O exercício mais difícil ficou para o fim, um “drift” completo em dois círculos de raios diferentes. Em ambos, a baixíssima aderência (era quase impossível andar em pé sobre o gelo) tornava o limite entre o “drift” e uma série de piões consecutivos, numa linha demasiado fina.

O objetivo do exercício não foi atingido, mas ainda deu para fazer uns “dougnuts” e ver a facilidade com que a mecânica aceita esta “figura”.

É claro que um teste em condições tão extremas como estas não chega para tirar todas as conclusões. Mas algumas ficaram óbvias.

A qualidade de construção é um dado adquirido, a opção pelos quatro monitores no tablier não é pior do que a opção de um só monitor central.

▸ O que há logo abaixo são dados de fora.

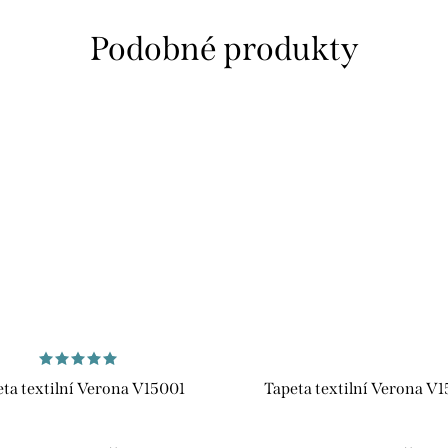
ta textilní Verona V15001
Tapeta textilní Verona V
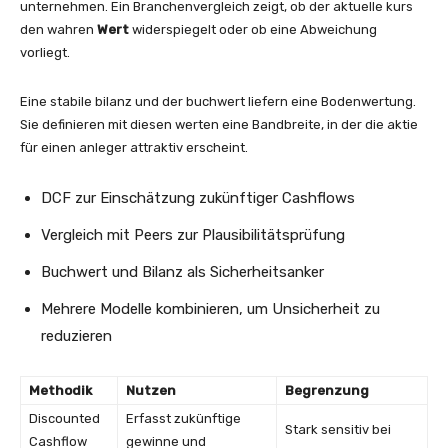
unternehmen. Ein Branchenvergleich zeigt, ob der aktuelle kurs
den wahren
Wert
widerspiegelt oder ob eine Abweichung
vorliegt.
Eine stabile bilanz und der buchwert liefern eine Bodenwertung.
Sie definieren mit diesen werten eine Bandbreite, in der die aktie
für einen anleger attraktiv erscheint.
DCF zur Einschätzung zukünftiger Cashflows
Vergleich mit Peers zur Plausibilitätsprüfung
Buchwert und Bilanz als Sicherheitsanker
Mehrere Modelle kombinieren, um Unsicherheit zu
reduzieren
Methodik
Nutzen
Begrenzung
Discounted
Erfasst zukünftige
Stark sensitiv bei
Cashflow
gewinne und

Mantém a elegância do habitáculo e melhora a leitura de alguns instrumentos.

Em temos dinâmicos, o que ficou claro foi que o Taycan tem a mesma consistência de qualquer outro Porsche, talvez até mais próximo do 911 que do Panamera na sua atitude desportiva.

A calibração da suspensão, da direção e dos travões dão ao condutor o mesmo nível de transparência na condução, o mesmo nível de informação de um 911.E isso é realmente um feito.

Sem opcionais, o preço do 4S com a bateria de 79,2 kWh é de 110 127 euros, mais barato que qualquer Panamera, mas mais caro que o Tesla Model S base, de 443 cv, que custa 84 305 euros.

Conclusão

Melhor que o Tesla?… Na minha opinião, sim. Pela experiência de condução, pelo maior envolvimento do condutor, pelo estilo, pelo ambiente do habitáculo e pela qualidade. Como disse no início, os números não são tudo e tenho a certeza que, na Tesla, quem estiver a trabalhar na próxima geração do Model S, vai olhar com atenção para o Taycan.